The submissions on the merits
[13] Mr Grant for the defendants submits that the defendants were the successful party in the proceeding, both on the face of the discontinuance and on the merits. They were successful in opposing the summary judgment application. The essential point of their opposition, that fair value rather than the greater amount demanded by the plaintiffs had to be paid, was upheld at the subsequent trial.
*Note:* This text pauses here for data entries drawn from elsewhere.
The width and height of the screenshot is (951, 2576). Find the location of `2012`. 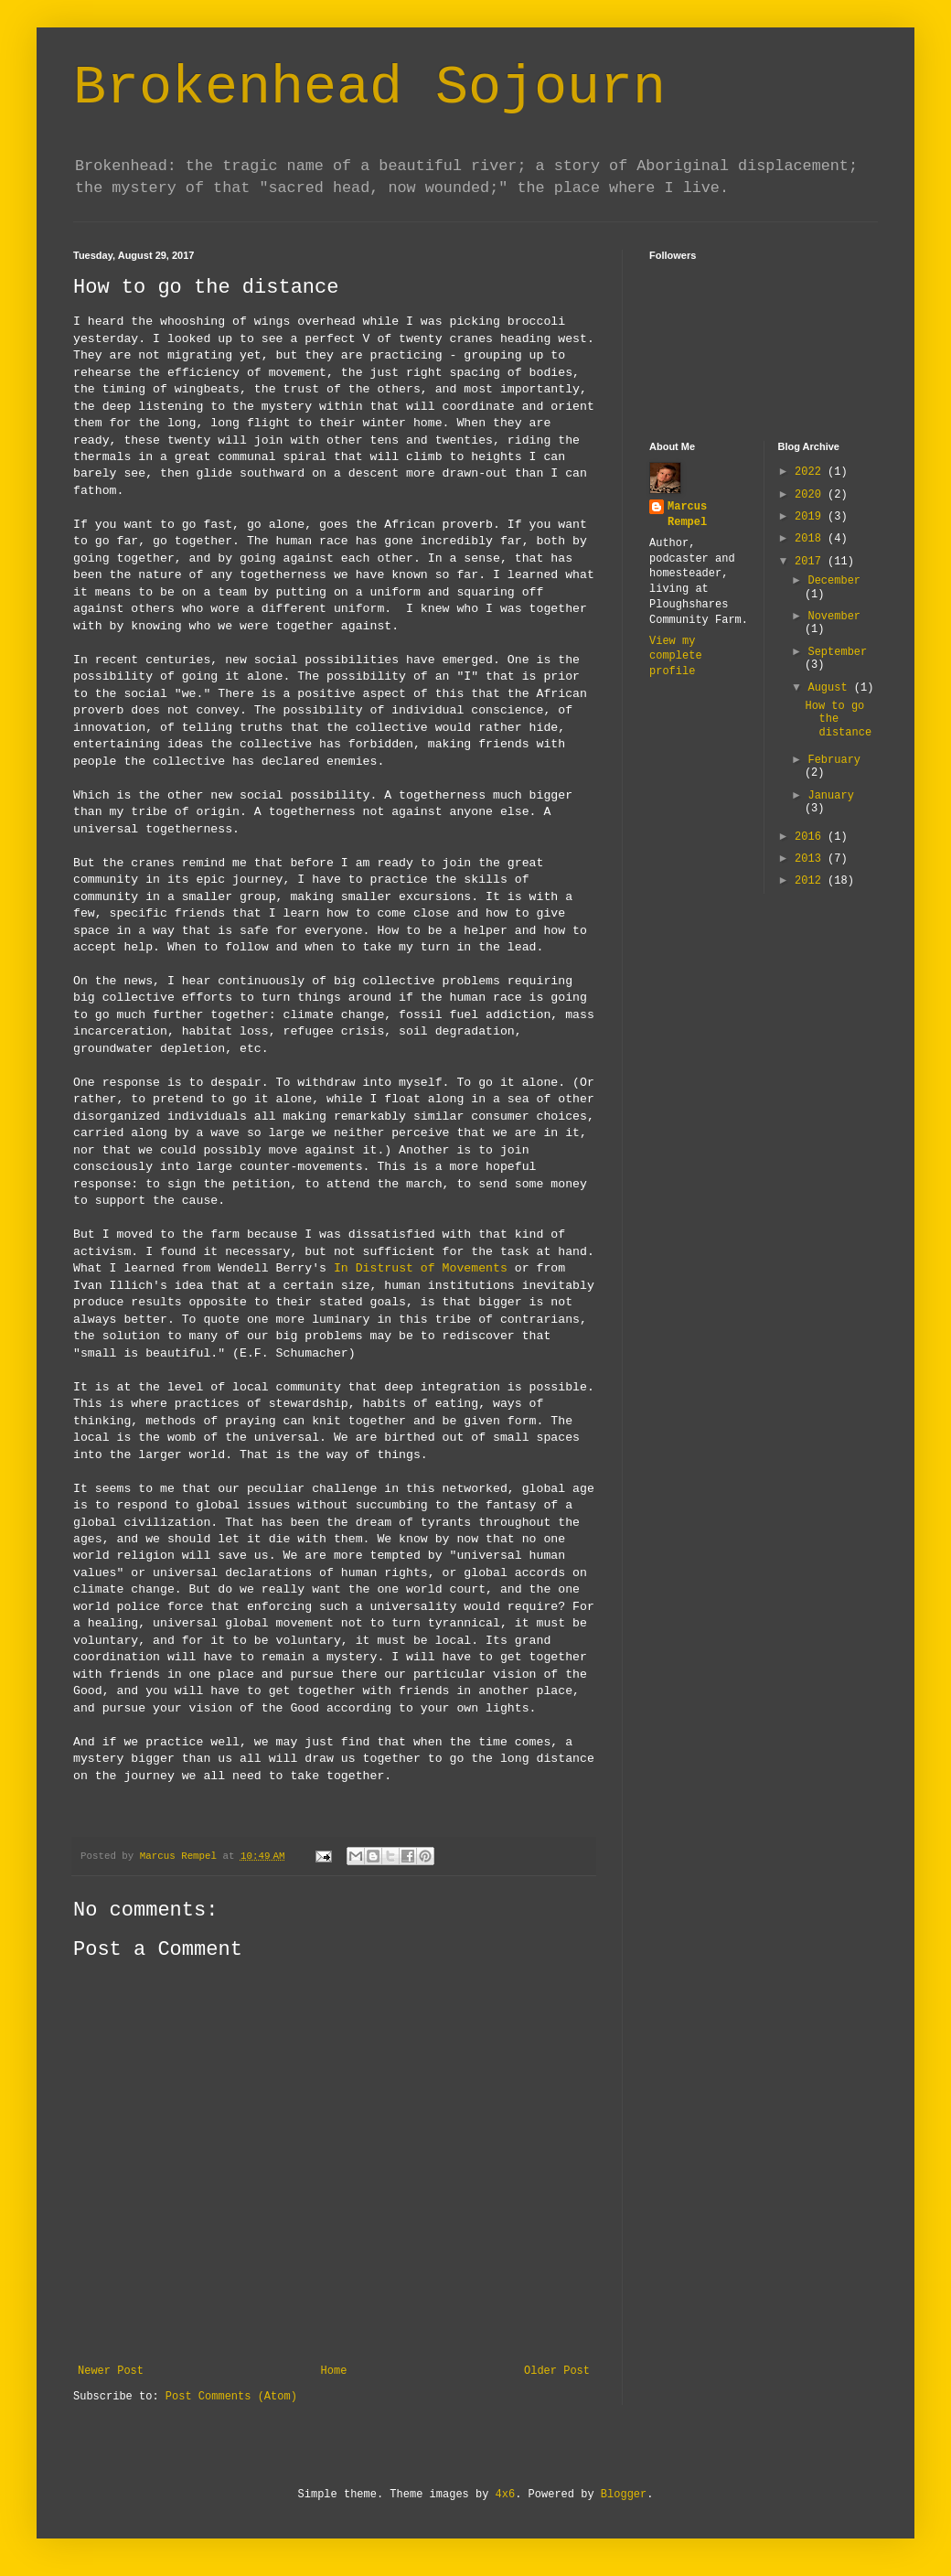 2012 is located at coordinates (811, 881).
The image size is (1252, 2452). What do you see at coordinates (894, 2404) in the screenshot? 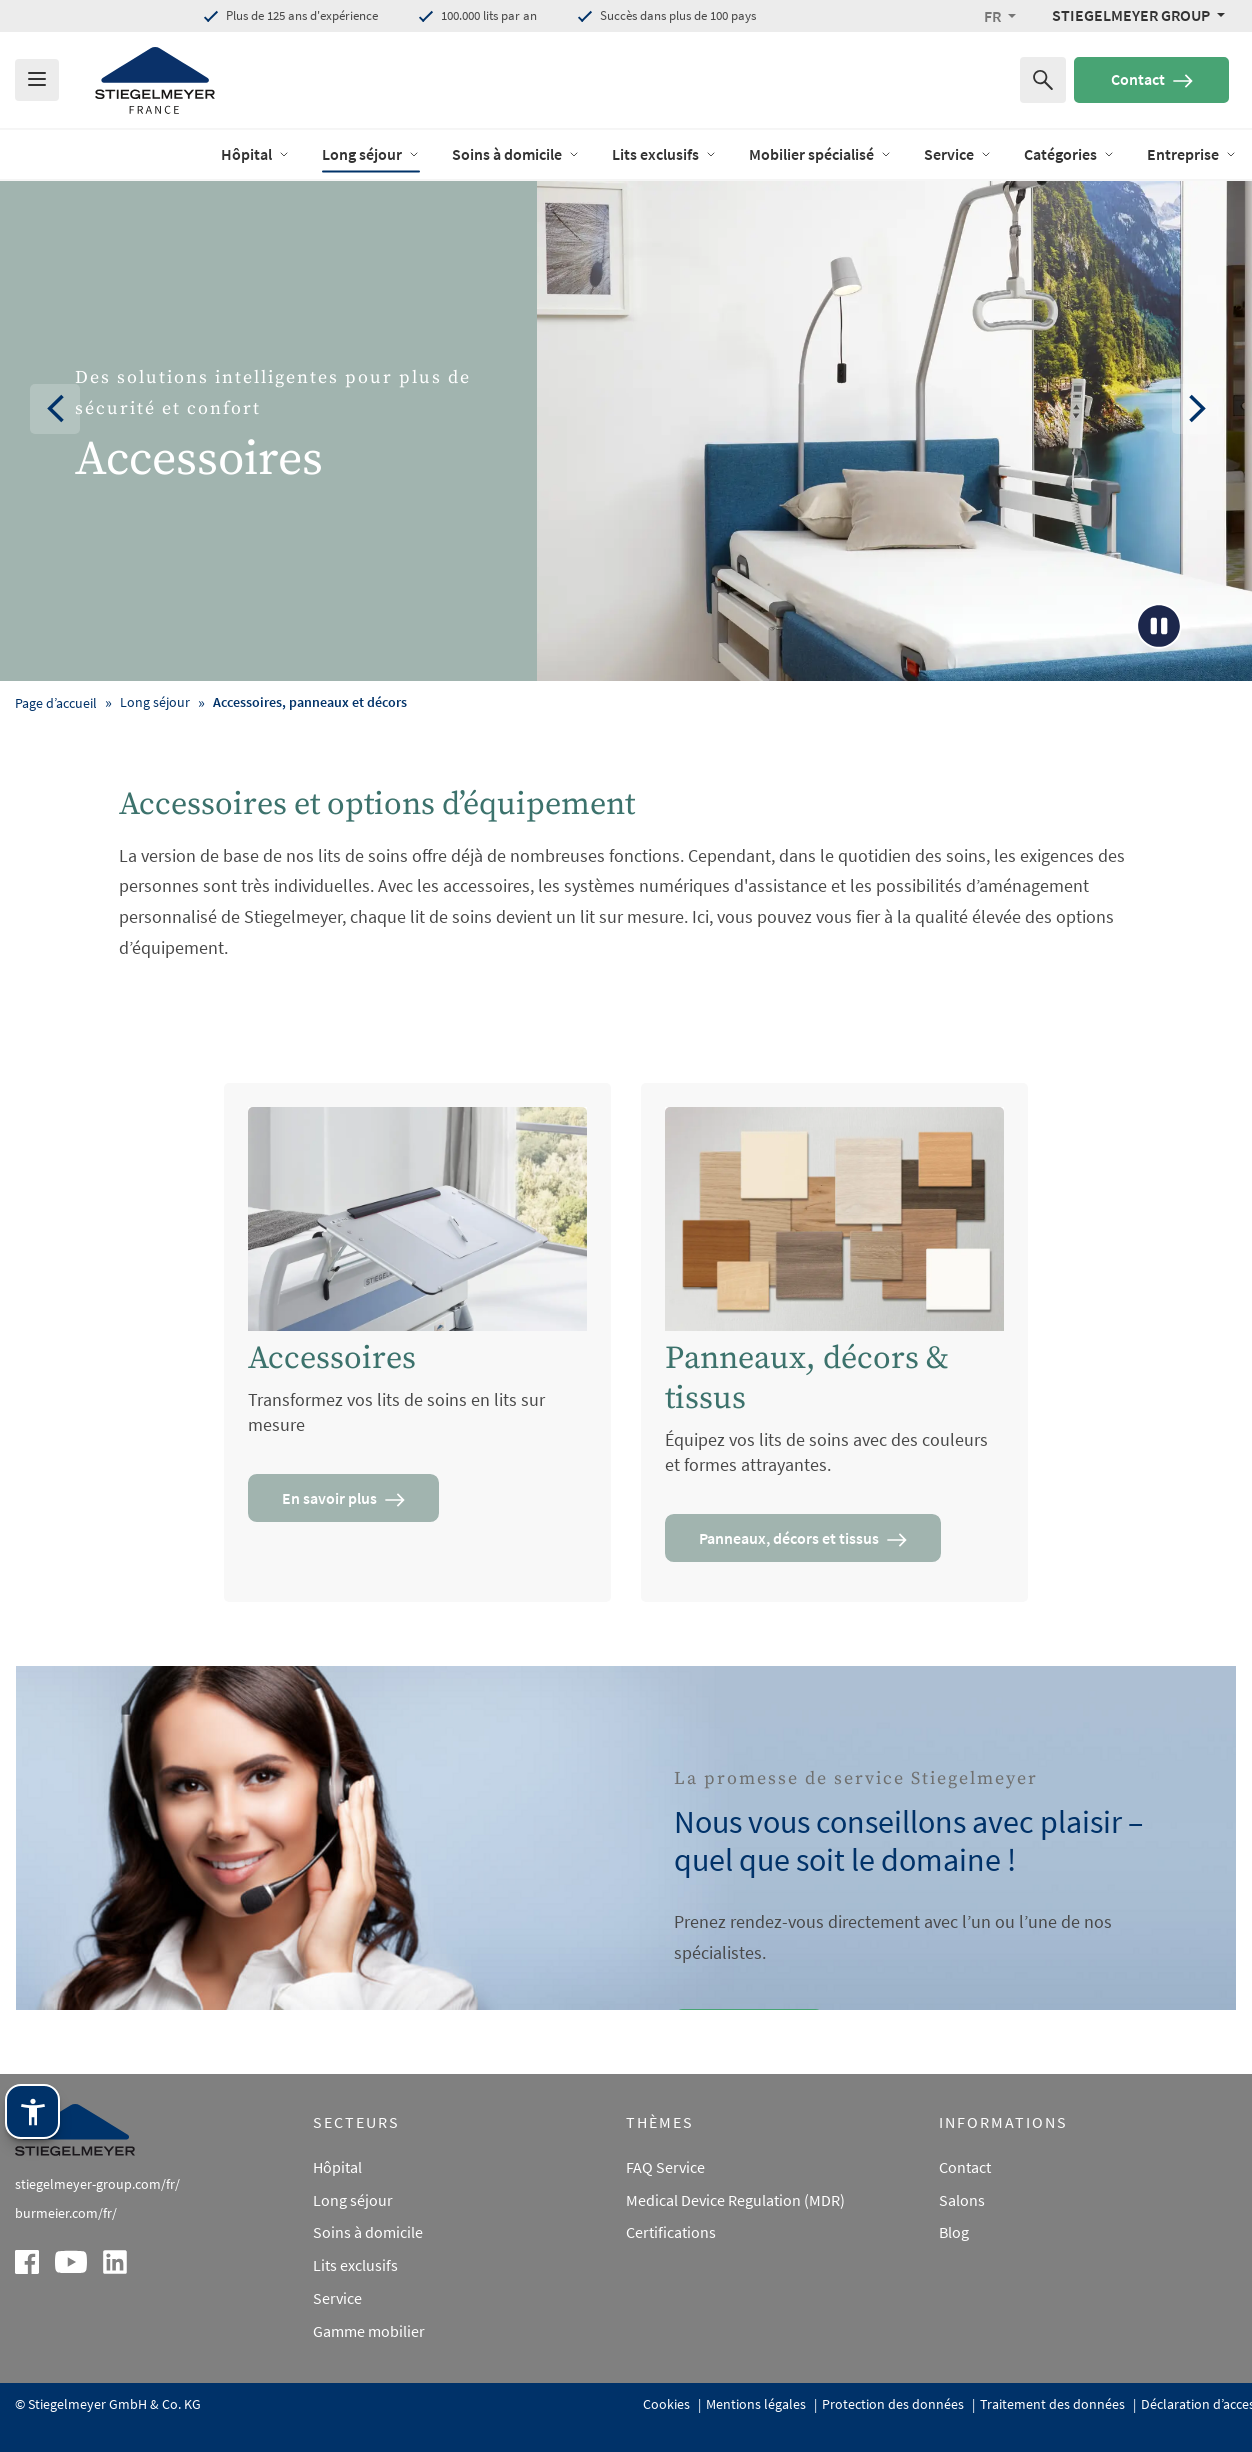 I see `Protection des données` at bounding box center [894, 2404].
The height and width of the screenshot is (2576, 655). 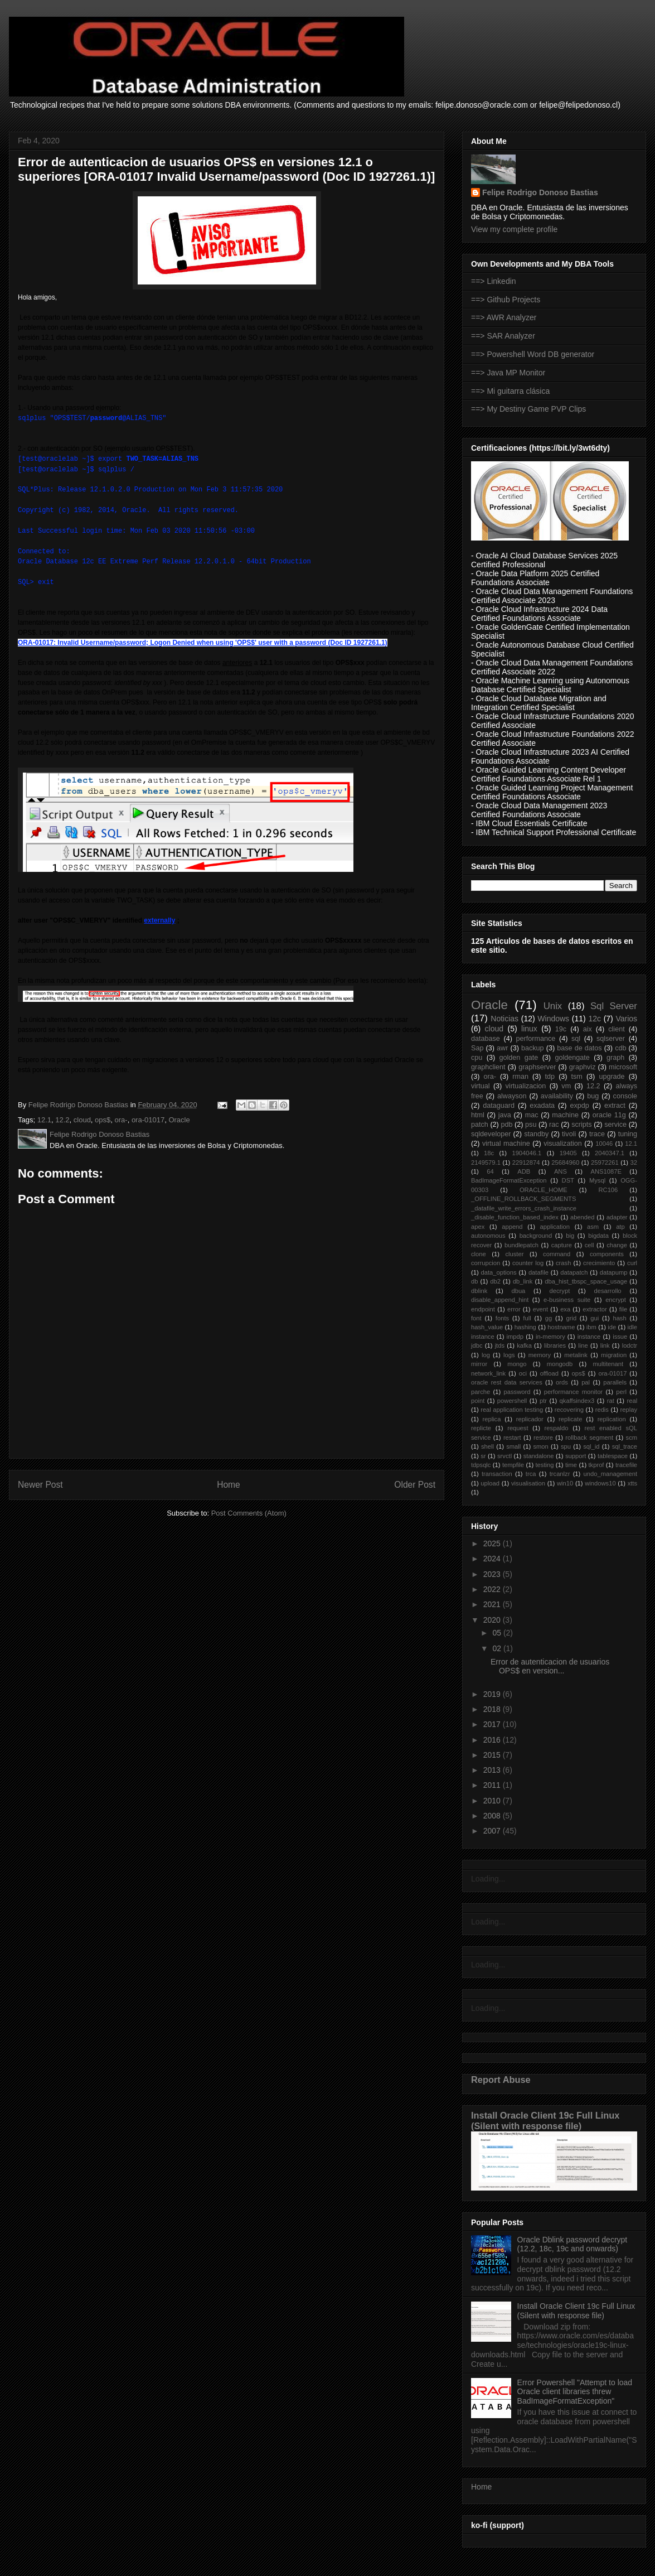 I want to click on gui, so click(x=594, y=1318).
[14] The plaintiffs submit that they acted reasonably in commencing the proceeding. They say that the defendants ultimately elected to settle their obligations under the Deed and transfer the shares, and for that reason there was no longer any practical reason for the proceedings, which were discontinued accordingly. Having achieved what they set out to achieve, namely settlement, the plaintiffs submit that they are prima facie entitled to costs as successful parties. It is submitted that the success in the separate proceedings does not indicate a proven defence to the claim in this proceeding. All that this court should recognise is that the defendants refused to settle and then chose to settle.
Discussion
[15] The consequence of the decision of Keane J in Wong v Chong,[6] in favour of the defendants, is that the stance taken throughout the dispute by the defendants was correct, and that of the plaintiffs wrong. With one adjustment, the defendants were entitled to have the shares valued at a “fair value” and not at the valuation figure fixed by the plaintiffs. Although the immediate outcome sought in the summary judgment proceedings, namely settlement, was achieved by the plaintiffs, the effect of that decision of Keane J was the price paid was ultimately on the basis always put forward by the defendants. Given the summary judgment decision, and the decision on the merits by Keane J, it can be anticipated that if this proceeding had gone to
trial (and there had been a counterclaim), that the defendants would have achieved settlement on the terms they put forward.
[6] Wong v Fong HC Auckland CIV-2009-404-002469 16 December 2009, Keane J.
[16] Rather than counterclaim, separate proceedings were issued in the Commercial List to obtain an earlier fixture. Whatever the reason for the separate Commercial List proceedings, the fact that success was achieved in different proceedings from these by the defendants, should not disguise the fact that the defendants’ position was right and the plaintiffs’ position was wrong. The plaintiffs cannot rely on one outward symptom of success, namely achieving settlement on the basis they proposed, but ask the court to ignore other symptoms of failure, in particular the discontinuance in this proceeding, and their failure in the substantive proceedings. The award will follow the substance rather than the form of the result.
[17] In my view it is just and equitable that the plaintiffs pay the defendants’ costs in this proceeding. This is because they lost the summary judgment application in this proceeding, and on an overview, given Keane J’s decision, they were wrong on the merits.
Result
[18] The plaintiffs will pay the defendants’ costs, together with reasonable disbursements calculated on a 2B basis.